Al Barsha Escorts $#$ O565212860 $#$ Escort Service In Al Barsha
Al Barsha Escorts $#$ O565212860 $#$ Escort Service In Al BarshaAl Barsha Escorts $#$ O565212860 $#$ Escort Service In Al Barsha
Al Barsha Escorts $#$ O565212860 $#$ Escort Service In Al Barsha
AroojKhan71
 
Call Girls In Attibele ☎ 7737669865 🥵 Book Your One night Stand
Call Girls In Attibele ☎ 7737669865 🥵 Book Your One night StandCall Girls In Attibele ☎ 7737669865 🥵 Book Your One night Stand
Call Girls In Attibele ☎ 7737669865 🥵 Book Your One night Stand
amitlee9823
 
Abortion pills in Doha Qatar (+966572737505 ! Get Cytotec
Abortion pills in Doha Qatar (+966572737505 ! Get CytotecAbortion pills in Doha Qatar (+966572737505 ! Get Cytotec
Abortion pills in Doha Qatar (+966572737505 ! Get Cytotec
Abortion pills in Riyadh +966572737505 get cytotec
 
Call Girls Bannerghatta Road Just Call 👗 7737669865 👗 Top Class Call Girl Ser...
Call Girls Bannerghatta Road Just Call 👗 7737669865 👗 Top Class Call Girl Ser...Call Girls Bannerghatta Road Just Call 👗 7737669865 👗 Top Class Call Girl Ser...
Call Girls Bannerghatta Road Just Call 👗 7737669865 👗 Top Class Call Girl Ser...
amitlee9823
 
➥🔝 7737669865 🔝▻ Bangalore Call-girls in Women Seeking Men 🔝Bangalore🔝 Esc...
➥🔝 7737669865 🔝▻ Bangalore Call-girls in Women Seeking Men  🔝Bangalore🔝   Esc...➥🔝 7737669865 🔝▻ Bangalore Call-girls in Women Seeking Men  🔝Bangalore🔝   Esc...
➥🔝 7737669865 🔝▻ Bangalore Call-girls in Women Seeking Men 🔝Bangalore🔝 Esc...
amitlee9823
 
Jual Obat Aborsi Surabaya ( Asli No.1 ) 085657271886 Obat Penggugur Kandungan...
Jual Obat Aborsi Surabaya ( Asli No.1 ) 085657271886 Obat Penggugur Kandungan...Jual Obat Aborsi Surabaya ( Asli No.1 ) 085657271886 Obat Penggugur Kandungan...

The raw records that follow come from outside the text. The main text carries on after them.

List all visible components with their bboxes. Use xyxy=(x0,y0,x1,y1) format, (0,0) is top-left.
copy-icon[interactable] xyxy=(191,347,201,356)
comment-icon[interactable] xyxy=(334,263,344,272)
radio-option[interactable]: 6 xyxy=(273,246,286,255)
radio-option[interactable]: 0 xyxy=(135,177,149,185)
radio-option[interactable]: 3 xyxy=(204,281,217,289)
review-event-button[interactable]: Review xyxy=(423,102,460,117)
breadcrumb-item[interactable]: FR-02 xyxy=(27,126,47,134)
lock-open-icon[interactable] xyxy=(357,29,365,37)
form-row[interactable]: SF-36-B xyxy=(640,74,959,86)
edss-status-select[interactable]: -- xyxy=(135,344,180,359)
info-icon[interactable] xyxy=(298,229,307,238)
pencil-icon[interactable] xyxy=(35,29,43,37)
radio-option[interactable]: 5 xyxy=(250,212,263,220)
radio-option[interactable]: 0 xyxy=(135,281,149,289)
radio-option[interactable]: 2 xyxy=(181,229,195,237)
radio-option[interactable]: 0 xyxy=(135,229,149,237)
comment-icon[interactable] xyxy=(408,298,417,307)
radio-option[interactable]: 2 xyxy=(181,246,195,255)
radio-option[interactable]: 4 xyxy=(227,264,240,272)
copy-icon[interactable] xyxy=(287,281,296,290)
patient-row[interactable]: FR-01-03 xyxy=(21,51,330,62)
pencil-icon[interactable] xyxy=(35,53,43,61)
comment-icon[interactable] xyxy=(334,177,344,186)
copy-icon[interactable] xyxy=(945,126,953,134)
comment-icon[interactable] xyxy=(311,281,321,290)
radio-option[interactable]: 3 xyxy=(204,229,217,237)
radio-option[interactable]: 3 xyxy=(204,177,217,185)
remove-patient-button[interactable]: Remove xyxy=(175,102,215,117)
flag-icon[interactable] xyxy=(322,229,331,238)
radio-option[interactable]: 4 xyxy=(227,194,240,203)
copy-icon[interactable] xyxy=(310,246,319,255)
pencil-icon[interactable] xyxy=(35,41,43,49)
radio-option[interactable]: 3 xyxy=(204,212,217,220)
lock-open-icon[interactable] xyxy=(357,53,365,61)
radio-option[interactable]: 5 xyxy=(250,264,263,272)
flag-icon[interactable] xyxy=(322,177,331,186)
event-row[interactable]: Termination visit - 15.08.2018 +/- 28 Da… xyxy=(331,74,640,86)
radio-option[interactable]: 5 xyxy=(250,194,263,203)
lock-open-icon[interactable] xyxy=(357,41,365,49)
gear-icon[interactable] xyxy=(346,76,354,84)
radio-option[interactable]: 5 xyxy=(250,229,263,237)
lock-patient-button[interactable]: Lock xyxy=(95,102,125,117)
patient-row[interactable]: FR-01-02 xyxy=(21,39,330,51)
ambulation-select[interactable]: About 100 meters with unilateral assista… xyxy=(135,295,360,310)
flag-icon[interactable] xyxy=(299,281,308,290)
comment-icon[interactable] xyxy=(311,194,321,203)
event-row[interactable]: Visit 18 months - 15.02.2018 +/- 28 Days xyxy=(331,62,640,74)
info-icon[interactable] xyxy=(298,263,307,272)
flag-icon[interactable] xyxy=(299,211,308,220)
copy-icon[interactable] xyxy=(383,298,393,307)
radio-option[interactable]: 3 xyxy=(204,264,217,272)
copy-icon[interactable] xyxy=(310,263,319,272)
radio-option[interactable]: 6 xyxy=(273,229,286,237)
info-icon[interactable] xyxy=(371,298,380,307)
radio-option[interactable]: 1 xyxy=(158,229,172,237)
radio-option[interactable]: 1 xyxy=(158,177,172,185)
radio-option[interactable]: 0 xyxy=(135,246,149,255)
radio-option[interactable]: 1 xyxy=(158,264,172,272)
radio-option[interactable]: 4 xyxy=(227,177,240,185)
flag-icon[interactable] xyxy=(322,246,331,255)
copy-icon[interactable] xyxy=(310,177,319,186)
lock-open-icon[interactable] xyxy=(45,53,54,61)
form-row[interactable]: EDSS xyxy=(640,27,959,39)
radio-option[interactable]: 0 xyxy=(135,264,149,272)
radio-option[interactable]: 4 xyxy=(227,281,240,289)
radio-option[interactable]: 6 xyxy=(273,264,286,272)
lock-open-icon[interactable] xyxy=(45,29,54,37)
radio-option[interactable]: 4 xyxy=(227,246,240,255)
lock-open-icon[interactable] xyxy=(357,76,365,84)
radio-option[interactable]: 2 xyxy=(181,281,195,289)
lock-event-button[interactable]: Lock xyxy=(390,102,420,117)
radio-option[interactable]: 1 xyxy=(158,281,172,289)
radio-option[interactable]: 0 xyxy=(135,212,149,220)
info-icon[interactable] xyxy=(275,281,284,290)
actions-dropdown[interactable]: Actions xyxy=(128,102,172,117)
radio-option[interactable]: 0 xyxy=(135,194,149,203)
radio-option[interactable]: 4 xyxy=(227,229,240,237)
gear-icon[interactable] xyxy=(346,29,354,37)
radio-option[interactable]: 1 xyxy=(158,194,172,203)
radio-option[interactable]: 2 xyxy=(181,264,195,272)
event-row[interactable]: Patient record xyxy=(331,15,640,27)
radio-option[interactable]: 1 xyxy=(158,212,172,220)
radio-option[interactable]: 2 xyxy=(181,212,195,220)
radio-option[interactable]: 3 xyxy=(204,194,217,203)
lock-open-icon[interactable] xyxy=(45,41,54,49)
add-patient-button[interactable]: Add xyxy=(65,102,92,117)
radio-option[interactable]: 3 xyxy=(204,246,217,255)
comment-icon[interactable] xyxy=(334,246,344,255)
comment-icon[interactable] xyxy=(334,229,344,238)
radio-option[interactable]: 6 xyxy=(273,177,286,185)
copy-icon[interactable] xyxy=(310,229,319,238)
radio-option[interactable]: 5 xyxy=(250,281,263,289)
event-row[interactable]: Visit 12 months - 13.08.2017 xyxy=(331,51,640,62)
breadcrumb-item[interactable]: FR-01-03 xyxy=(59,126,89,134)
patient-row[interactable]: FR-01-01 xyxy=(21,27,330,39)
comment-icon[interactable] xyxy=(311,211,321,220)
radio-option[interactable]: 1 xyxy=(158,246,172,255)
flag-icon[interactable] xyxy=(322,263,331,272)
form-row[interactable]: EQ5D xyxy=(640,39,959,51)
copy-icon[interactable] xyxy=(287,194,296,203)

Jual Obat Aborsi Surabaya ( Asli No.1 ) 085657271886 Obat Penggugur Kandungan...
ZurliaSoop
 
Call Girls In Hsr Layout ☎ 7737669865 🥵 Book Your One night Stand
Call Girls In Hsr Layout ☎ 7737669865 🥵 Book Your One night StandCall Girls In Hsr Layout ☎ 7737669865 🥵 Book Your One night Stand
Call Girls In Hsr Layout ☎ 7737669865 🥵 Book Your One night Stand
amitlee9823
 
CHEAP Call Girls in Saket (-DELHI )🔝 9953056974🔝(=)/CALL GIRLS SERVICE
CHEAP Call Girls in Saket (-DELHI )🔝 9953056974🔝(=)/CALL GIRLS SERVICECHEAP Call Girls in Saket (-DELHI )🔝 9953056974🔝(=)/CALL GIRLS SERVICE
CHEAP Call Girls in Saket (-DELHI )🔝 9953056974🔝(=)/CALL GIRLS SERVICE
9953056974 Low Rate Call Girls In Saket, Delhi NCR
 
Junnasandra Call Girls: 🍓 7737669865 🍓 High Profile Model Escorts | Bangalore...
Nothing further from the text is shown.